As the season progressed, the roles of all three players settled into what is seen more and more in today’s NBA: Gobert was one of the best rim-running and shot-blocking centers in the league, while Crowder at 6-foot-6 spent most of his time on the perimeter offensively but had the size to defend other modern power forwards.
Favors, then, assumed more the role of backup center rather than playing power forward as a non-shooter (although he did try, rather unsuccessfully, to shoot more 3-pointers when playing with Gobert).
The overall results for all three players had both positives and negatives. In the minutes Crowder played with the other usual starters (Gobert, Ricky Rubio, Donovan Mitchell and Joe Ingles), the Jazz were rather phenomenal, finishing with a net rating of exactly 12 during the regular season, the best among the 23 most-used lineups in the NBA.
The lineup of Favors with Rubio, Mitchell, Ingles and Gobert finished the regular season with a net rating of 5.1, 14th out of the top 23 most-used lineups in the league (the combo of Favors with the other starters wound up playing 23 more minutes on the regular season than Crowder with the other starters).
Individually, Favors mostly fared well with his primary role being that of Gobert’s backup (even though he started 70 regular-season games). After a number of years dealing with nagging injuries, the longest-tenured Jazzman was healthy for most of the season and wound up averaging 11.8 points, 7.4 rebounds and 1.4 blocks per game.
“I think for the most part I got comfortable in my role coming off the bench, playing the backup (center) position,” he said during exit interviews. “I kind of bought into it a little bit more as the season went on. I wasn’t stressing about points or being involved in the offense as much. I was just going out there and just playing hard basically, just finding my role, finding different ways to be effective. … I kind of bought into it, and I think that’s what helped me out a lot.”
Utah has a team option on Favors’ contract, but both he and Lindsey expressed at exit interviews a heavy interest in him coming back next season.
Crowder averaged 11.9 points, 4.8 rebounds and 1.7 assists per contest.

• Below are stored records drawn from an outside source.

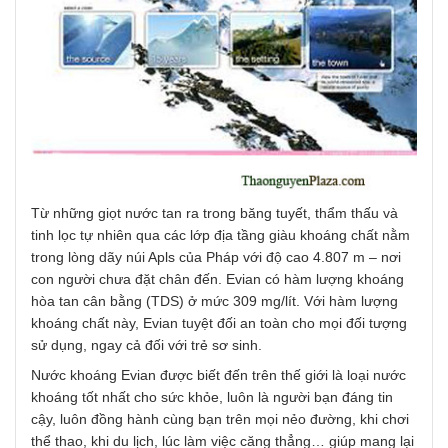
Từ những giọt nước tan ra trong băng tuyết, thẩm thấu và
tinh lọc tự nhiên qua các lớp địa tầng giàu khoáng chất nằm
trong lòng dãy núi Apls của Pháp với độ cao 4.807 m – nơi
con người chưa đặt chân đến. Evian có hàm lượng khoáng
hòa tan cân bằng (TDS) ở mức 309 mg/lít. Với hàm lượng
khoáng chất này, Evian tuyệt đối an toàn cho mọi đối tượng
sử dụng, ngay cả đối với trẻ sơ sinh.
Nước khoáng Evian được biết đến trên thế giới là loại nước
khoáng tốt nhất cho sức khỏe, luôn là người bạn đáng tin
cậy, luôn đồng hành cùng bạn trên mọi nẻo đường, khi chơi
thể thao, khi du lịch, lúc làm việc căng thẳng… giúp mang lại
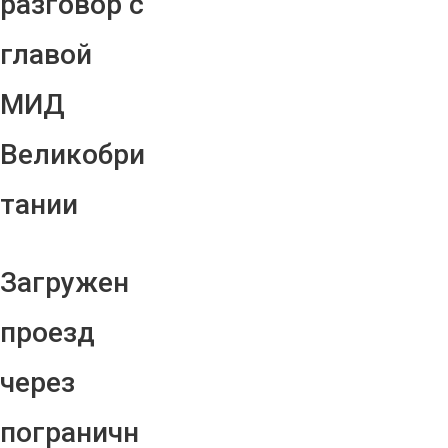
разговор с
главой
МИД
Великобри
тании
Загружен
проезд
через
пограничн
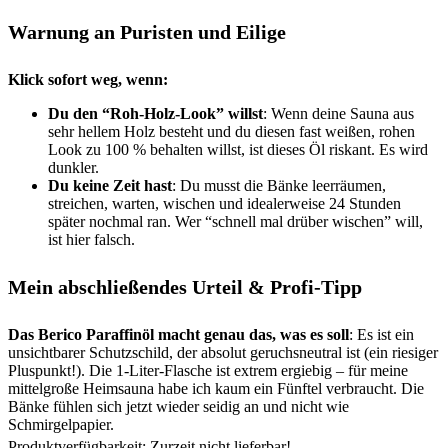
Warnung an Puristen und Eilige
Klick sofort weg, wenn:
Du den “Roh-Holz-Look” willst
: Wenn deine Sauna aus
sehr hellem Holz besteht und du diesen fast weißen, rohen
Look zu 100 % behalten willst, ist dieses Öl riskant. Es wird
dunkler.
Du keine Zeit hast
: Du musst die Bänke leerräumen,
streichen, warten, wischen und idealerweise 24 Stunden
später nochmal ran. Wer “schnell mal drüber wischen” will,
ist hier falsch.
Mein abschließendes Urteil & Profi-Tipp
Das Berico Paraffinöl macht genau das, was es soll
: Es ist ein
unsichtbarer Schutzschild, der absolut geruchsneutral ist (ein riesiger
Pluspunkt!). Die 1-Liter-Flasche ist extrem ergiebig – für meine
mittelgroße Heimsauna habe ich kaum ein Fünftel verbraucht. Die
Bänke fühlen sich jetzt wieder seidig an und nicht wie
Schmirgelpapier.
Produktverfügbarkeit: Zurzeit nicht lieferbar!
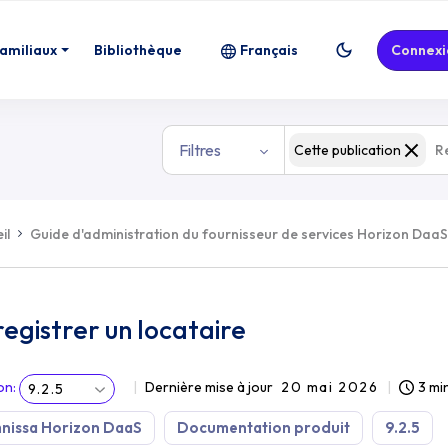
familiaux
Bibliothèque
Français
Connexi
Filtres
Cette publication
il
Guide d'administration du fournisseur de services Horizon DaaS
egistrer un locataire
on
:
Dernière mise à jour
20 mai 2026
3 mi
9.2.5
nissa Horizon DaaS
Documentation produit
9.2.5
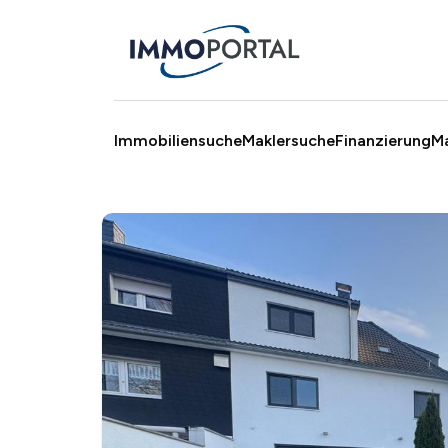
Immobiliensuche
Maklersuche
Finanzierung
M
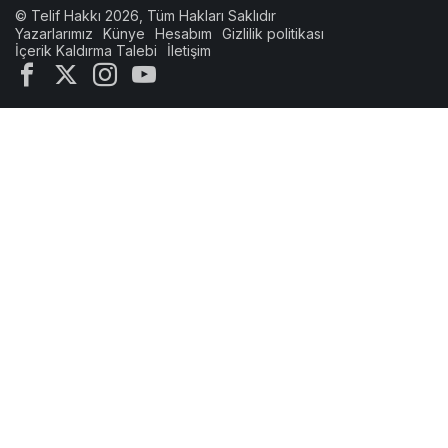
© Telif Hakkı 2026, Tüm Hakları Saklıdır
Yazarlarımız
Künye
Hesabım
Gizlilik politikası
İçerik Kaldırma Talebi
İletişim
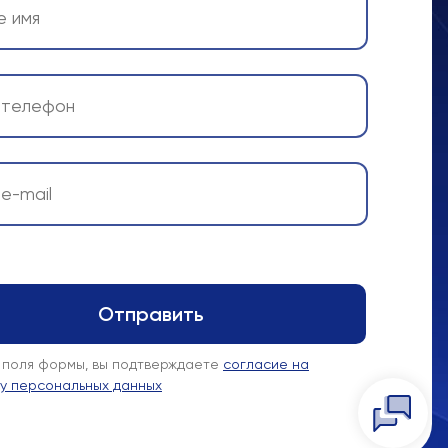
 поля формы, вы подтверждаете
согласие на
у персональных данных
Telegra
WhatsAp
Заказать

If there was a knock on his season, perhaps it should lie with Snyder as much as anyone, as Crowder finished tied for 13th in the NBA in 3-point attempts, but made just 33 percent of them.
The Marquette product, though, became one of the Jazz’s leaders, especially in bringing a mentality of toughness.
“I didn’t know the guys listened to me and watched me as much as they do. … That helped solidify that I have a major role on this team, and I didn’t take it for granted,” he said. “I’m very appreciative of my teammates believing in me and believing in what I bring.”5 comments on this story
In the middle of it was Gobert, who, in addition to making a strong case for winning a second consecutive Defensive Player of the Year Award, became even more of a focal point of Utah’s offense with his ability to set screens and roll hard to the basket, often for alley-oops.
The native of France led the league in field goal percentage (67 percent) while averaging 15.9 points per game and finished third in blocks (2.31 per game) and fourth in rebounds (12.9 per game).
He wants more next season, however.
“I think I’ve been putting too many limits on myself and what I can do for this team,” he said. “Now I have a little bit more time to work and come back as a better player.”